Use the ngrok URL anywhere you see http://0.0.0.0:8000 below.


🛠️ Installation

🐳 Option A: Dockerized FastMCP Server (GPU‑ready)

  1. Save your key to api.key, then run:

docker run -i --rm \ --mount type=bind,source=/path/to/api.key,target=/run/secrets/openai_api.key,readonly \ -e OPENAI_API_KEY_PATH=/run/secrets/openai_api.key \ -p 8000:8000 \ rsherby/vipermcp:latest

This starts a CUDA‑enabled container serving MCP at:

http://0.0.0.0:8000/mcp/

💡 Prefer building from source? Use the included docker-compose.yaml. By default it reads api.key from the project root. If your platform injects env vars, you can also set OPENAI_API_KEY directly.


🐍 Option B: Pure FastMCP Server (dev‑friendly)

git clone --recurse-submodules https://github.com/ryansherby/ViperMCP.git cd ViperMCP bash download-models.sh # Store your key for local dev echo YOUR_OPENAI_API_KEY > api.key # (recommended) activate a virtualenv / conda env pip install -r requirements.txt pip install -e . # run the server python run_server.py

Your server should be live at:

http://0.0.0.0:8000/mcp/

To use OpenAI‑backed models via query param:

http://0.0.0.0:8000/mcp?apiKey=sk-proj-XXXXXXXXXXXXXXXXXXXX

🧪 Usage

🤝 FastMCP Client Example

Pass images as base64 (shown) or as URLs:

image_path='./your_image.png' img_byte_arr = io.BytesIO() image.save(img_byte_arr, format='PNG') img_byte_arr.seek(0) image_bytes = img_byte_arr.read() img_b64_string = base64.b64encode(image_bytes).decode('utf-8') async with client: await client.ping() tools = await client.list_tools() # optional query = await client.call_tool( "viper_query", {"query": "how many muffins can each kid have for it to be fair?"}, {"image": f"data:image/png;base64,{img_b64_string}"}, ) task = await client.call_tool( "viper_task", {"task": "return a mask of all the people in the image"}, {"image": f"data:image/png;base64,{img_b64_string}"}, )

🧵 OpenAI API (MCP Integration)

The OpenAI MCP integration currently accepts image URLs (not raw base64). Send the URL as type: "input_text".
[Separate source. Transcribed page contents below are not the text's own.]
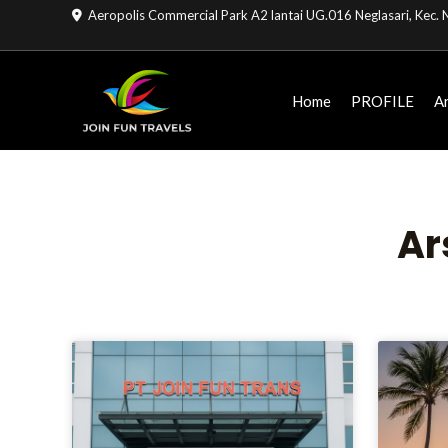
Lewati
Aeropolis Commercial Park A2 lantai UG.016 Neglasari, Kec
ke
konten
Home
PROFILE
A
Ar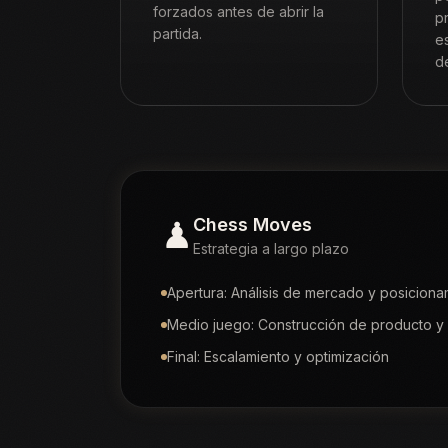
forzados antes de abrir la
p
partida.
e
de
♟
Chess Moves
Estrategia a largo plazo
Apertura: Análisis de mercado y posiciona
Medio juego: Construcción de producto y 
Final: Escalamiento y optimización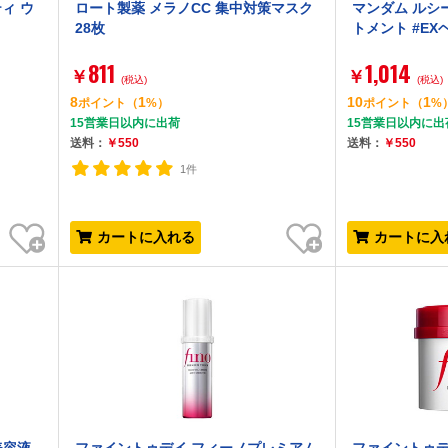
ィ ウ
ロート製薬 メラノCC 集中対策マスク
マンダム ルシ
28枚
トメント #EX
811
1,014
￥
￥
(税込)
(税込)
8
1
10
1
ポイント
（
%）
ポイント
（
%
15営業日以内に出荷
15営業日以内に出
送料：
￥550
送料：
￥550
1件
お気に入り
お気に入り
カートに入れる
カートに入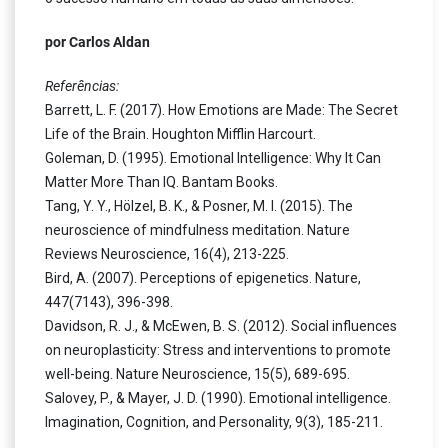
por Carlos Aldan
Referências:
Barrett, L. F. (2017). How Emotions are Made: The Secret
Life of the Brain. Houghton Mifflin Harcourt.
Goleman, D. (1995). Emotional Intelligence: Why It Can
Matter More Than IQ. Bantam Books.
Tang, Y. Y., Hölzel, B. K., & Posner, M. I. (2015). The
neuroscience of mindfulness meditation. Nature
Reviews Neuroscience, 16(4), 213-225.
Bird, A. (2007). Perceptions of epigenetics. Nature,
447(7143), 396-398.
Davidson, R. J., & McEwen, B. S. (2012). Social influences
on neuroplasticity: Stress and interventions to promote
well-being. Nature Neuroscience, 15(5), 689-695.
Salovey, P., & Mayer, J. D. (1990). Emotional intelligence.
Imagination, Cognition, and Personality, 9(3), 185-211.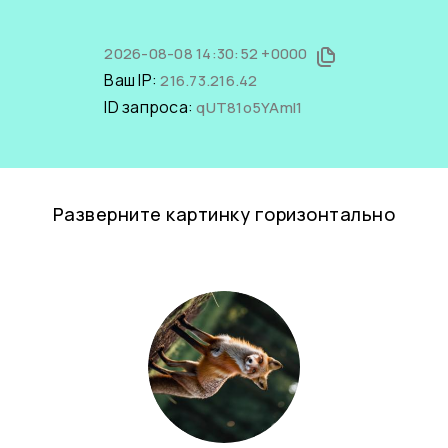
2026-08-08 14:30:52 +0000
Ваш IP:
216.73.216.42
ID запроса:
qUT81o5YAmI1
Разверните картинку горизонтально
response = client.responses.create( model="gpt-4o", tools=[ { "type": "mcp", "server_label": "ViperMCP", "server_url": f"{server_url}/mcp/", "require_approval": "never", }, ], input=[ {"role": "system", "content": "Forward any queries or tasks relating to an image directly to the ViperMCP server."}, { "role": "user", "content": [ {"type": "input_text", "text": "based on this image, how many muffins can each kid have for it to be fair?"}, {"type": "input_text", "text": img_url}, ], }, ], )

🌐 Endpoints

🔓 HTTP GET Endpoints

GET /health => 'OK' (200) GET /device => {"device": "cuda"|"mps"|"cpu"} GET /mcp?apiKey= => 'Query parameters set successfully.'

🧠 MCP Client Endpoints (JSON‑RPC 2.0)

POST /mcp/

🔨 MCP Client Functions

viper_query(query, image) -> str # Returns a text answer to your query. viper_task(task, image) -> list[Image] # Returns a list of images (e.g., masks) satisfying the task.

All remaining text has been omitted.